→ **Work to be completed**
Leave the images out, and copy each of the records below exactly.

[Page layout parsing data]

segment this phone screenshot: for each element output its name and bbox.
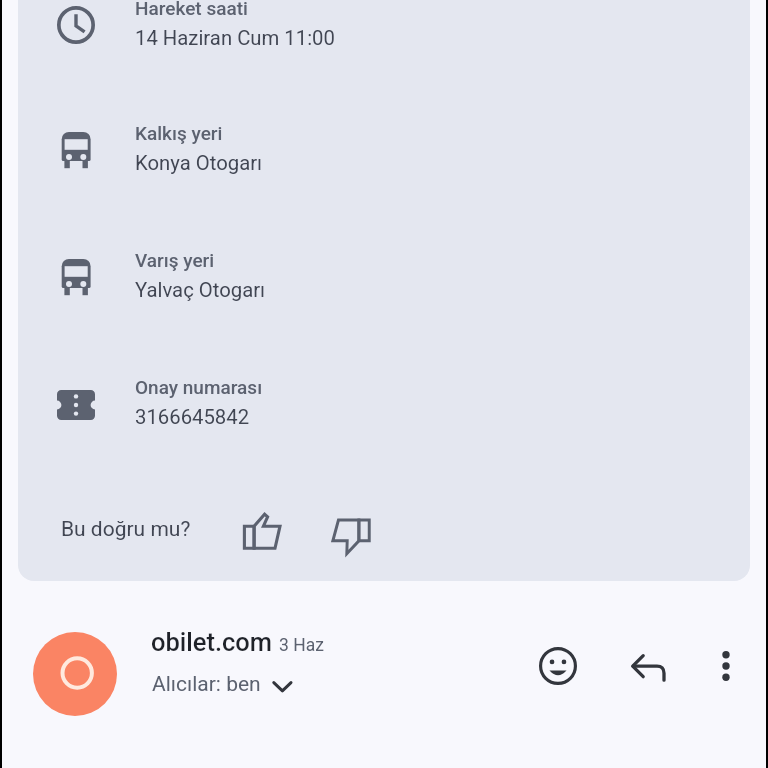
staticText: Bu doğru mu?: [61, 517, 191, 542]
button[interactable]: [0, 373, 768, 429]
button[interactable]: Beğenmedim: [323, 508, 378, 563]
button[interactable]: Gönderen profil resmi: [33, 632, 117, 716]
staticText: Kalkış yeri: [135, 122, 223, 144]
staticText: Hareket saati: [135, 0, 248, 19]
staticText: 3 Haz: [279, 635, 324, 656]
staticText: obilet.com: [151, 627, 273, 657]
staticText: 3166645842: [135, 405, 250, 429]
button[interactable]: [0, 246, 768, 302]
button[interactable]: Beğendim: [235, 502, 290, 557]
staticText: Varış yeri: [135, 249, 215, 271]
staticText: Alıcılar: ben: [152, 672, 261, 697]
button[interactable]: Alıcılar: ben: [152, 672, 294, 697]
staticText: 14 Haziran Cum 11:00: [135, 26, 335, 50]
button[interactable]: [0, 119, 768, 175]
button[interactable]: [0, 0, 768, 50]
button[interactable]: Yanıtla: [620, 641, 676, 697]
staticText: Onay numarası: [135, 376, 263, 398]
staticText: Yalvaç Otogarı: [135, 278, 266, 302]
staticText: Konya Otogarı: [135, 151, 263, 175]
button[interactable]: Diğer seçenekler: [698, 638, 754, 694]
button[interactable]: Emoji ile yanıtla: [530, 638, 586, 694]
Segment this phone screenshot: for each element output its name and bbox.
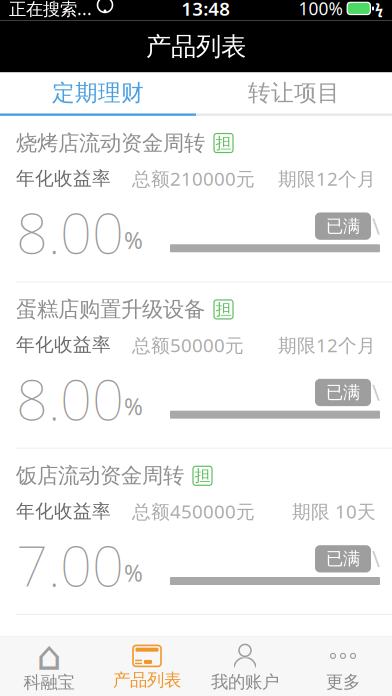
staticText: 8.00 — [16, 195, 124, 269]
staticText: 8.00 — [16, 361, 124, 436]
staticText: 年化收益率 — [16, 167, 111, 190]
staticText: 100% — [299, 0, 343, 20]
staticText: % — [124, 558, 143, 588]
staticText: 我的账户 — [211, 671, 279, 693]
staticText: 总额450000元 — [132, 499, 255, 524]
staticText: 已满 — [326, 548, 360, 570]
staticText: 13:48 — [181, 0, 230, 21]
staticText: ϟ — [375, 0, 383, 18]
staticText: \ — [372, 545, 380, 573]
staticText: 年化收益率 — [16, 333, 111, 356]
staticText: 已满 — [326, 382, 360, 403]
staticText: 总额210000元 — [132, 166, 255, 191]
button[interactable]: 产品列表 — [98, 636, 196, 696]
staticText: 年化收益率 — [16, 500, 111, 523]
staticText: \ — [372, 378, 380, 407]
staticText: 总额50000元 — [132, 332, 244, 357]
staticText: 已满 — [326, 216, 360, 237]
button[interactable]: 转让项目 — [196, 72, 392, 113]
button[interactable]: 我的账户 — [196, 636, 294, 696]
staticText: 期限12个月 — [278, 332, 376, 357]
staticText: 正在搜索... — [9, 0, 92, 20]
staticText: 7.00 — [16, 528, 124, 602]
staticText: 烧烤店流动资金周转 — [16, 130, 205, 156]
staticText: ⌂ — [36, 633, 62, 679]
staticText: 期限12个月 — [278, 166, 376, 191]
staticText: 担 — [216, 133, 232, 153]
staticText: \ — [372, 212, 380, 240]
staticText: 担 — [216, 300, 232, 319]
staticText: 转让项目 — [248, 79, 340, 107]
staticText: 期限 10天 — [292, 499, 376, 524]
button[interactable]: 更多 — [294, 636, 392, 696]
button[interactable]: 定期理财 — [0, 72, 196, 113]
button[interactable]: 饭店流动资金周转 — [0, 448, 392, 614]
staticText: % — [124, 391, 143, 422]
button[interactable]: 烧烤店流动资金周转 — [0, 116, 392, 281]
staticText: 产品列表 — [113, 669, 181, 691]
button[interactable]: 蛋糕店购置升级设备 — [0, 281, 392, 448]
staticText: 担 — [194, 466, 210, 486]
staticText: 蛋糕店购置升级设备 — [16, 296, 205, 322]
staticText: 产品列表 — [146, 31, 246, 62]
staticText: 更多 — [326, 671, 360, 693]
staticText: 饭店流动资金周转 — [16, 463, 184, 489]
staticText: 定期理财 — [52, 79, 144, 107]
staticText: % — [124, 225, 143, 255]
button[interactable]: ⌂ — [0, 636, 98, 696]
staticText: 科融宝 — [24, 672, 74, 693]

→ **Solution to this exercise**
segment this phone screenshot: for each element output its name and bbox.
staticText: Bu doğru mu?: [61, 517, 191, 542]
button[interactable]: [0, 373, 768, 429]
button[interactable]: Beğenmedim: [323, 508, 378, 563]
button[interactable]: Gönderen profil resmi: [33, 632, 117, 716]
staticText: Kalkış yeri: [135, 122, 223, 144]
staticText: Hareket saati: [135, 0, 248, 19]
staticText: 3 Haz: [279, 635, 324, 656]
staticText: obilet.com: [151, 627, 273, 657]
staticText: 3166645842: [135, 405, 250, 429]
button[interactable]: [0, 246, 768, 302]
button[interactable]: Beğendim: [235, 502, 290, 557]
staticText: Varış yeri: [135, 249, 215, 271]
staticText: Alıcılar: ben: [152, 672, 261, 697]
button[interactable]: Alıcılar: ben: [152, 672, 294, 697]
staticText: 14 Haziran Cum 11:00: [135, 26, 335, 50]
button[interactable]: [0, 119, 768, 175]
button[interactable]: [0, 0, 768, 50]
button[interactable]: Yanıtla: [620, 641, 676, 697]
staticText: Onay numarası: [135, 376, 263, 398]
staticText: Yalvaç Otogarı: [135, 278, 266, 302]
staticText: Konya Otogarı: [135, 151, 263, 175]
button[interactable]: Diğer seçenekler: [698, 638, 754, 694]
button[interactable]: Emoji ile yanıtla: [530, 638, 586, 694]
Segment this phone screenshot: for each element output its name and bbox.
staticText: 8.00 — [16, 195, 124, 269]
staticText: 8.00 — [16, 361, 124, 436]
staticText: 年化收益率 — [16, 167, 111, 190]
staticText: 100% — [299, 0, 343, 20]
staticText: % — [124, 558, 143, 588]
staticText: 我的账户 — [211, 671, 279, 693]
staticText: 总额450000元 — [132, 499, 255, 524]
staticText: 已满 — [326, 548, 360, 570]
staticText: 13:48 — [181, 0, 230, 21]
staticText: ϟ — [375, 0, 383, 18]
staticText: \ — [372, 545, 380, 573]
staticText: 年化收益率 — [16, 333, 111, 356]
staticText: 已满 — [326, 382, 360, 403]
staticText: 总额210000元 — [132, 166, 255, 191]
button[interactable]: 产品列表 — [98, 636, 196, 696]
staticText: 年化收益率 — [16, 500, 111, 523]
staticText: \ — [372, 378, 380, 407]
staticText: 总额50000元 — [132, 332, 244, 357]
staticText: 已满 — [326, 216, 360, 237]
button[interactable]: 转让项目 — [196, 72, 392, 113]
button[interactable]: 我的账户 — [196, 636, 294, 696]
staticText: 期限12个月 — [278, 332, 376, 357]
staticText: 正在搜索... — [9, 0, 92, 20]
staticText: 7.00 — [16, 528, 124, 602]
staticText: 烧烤店流动资金周转 — [16, 130, 205, 156]
staticText: ⌂ — [36, 633, 62, 679]
staticText: 期限12个月 — [278, 166, 376, 191]
staticText: 担 — [216, 133, 232, 153]
staticText: \ — [372, 212, 380, 240]
staticText: 担 — [216, 300, 232, 319]
staticText: 转让项目 — [248, 79, 340, 107]
staticText: 期限 10天 — [292, 499, 376, 524]
button[interactable]: 更多 — [294, 636, 392, 696]
button[interactable]: 定期理财 — [0, 72, 196, 113]
button[interactable]: 饭店流动资金周转 — [0, 448, 392, 614]
staticText: % — [124, 391, 143, 422]
button[interactable]: 烧烤店流动资金周转 — [0, 116, 392, 281]
staticText: 产品列表 — [113, 669, 181, 691]
button[interactable]: 蛋糕店购置升级设备 — [0, 281, 392, 448]
staticText: 担 — [194, 466, 210, 486]
staticText: 蛋糕店购置升级设备 — [16, 296, 205, 322]
staticText: 产品列表 — [146, 31, 246, 62]
staticText: 更多 — [326, 671, 360, 693]
staticText: 饭店流动资金周转 — [16, 463, 184, 489]
staticText: 定期理财 — [52, 79, 144, 107]
staticText: % — [124, 225, 143, 255]
button[interactable]: ⌂ — [0, 636, 98, 696]
staticText: 科融宝 — [24, 672, 74, 693]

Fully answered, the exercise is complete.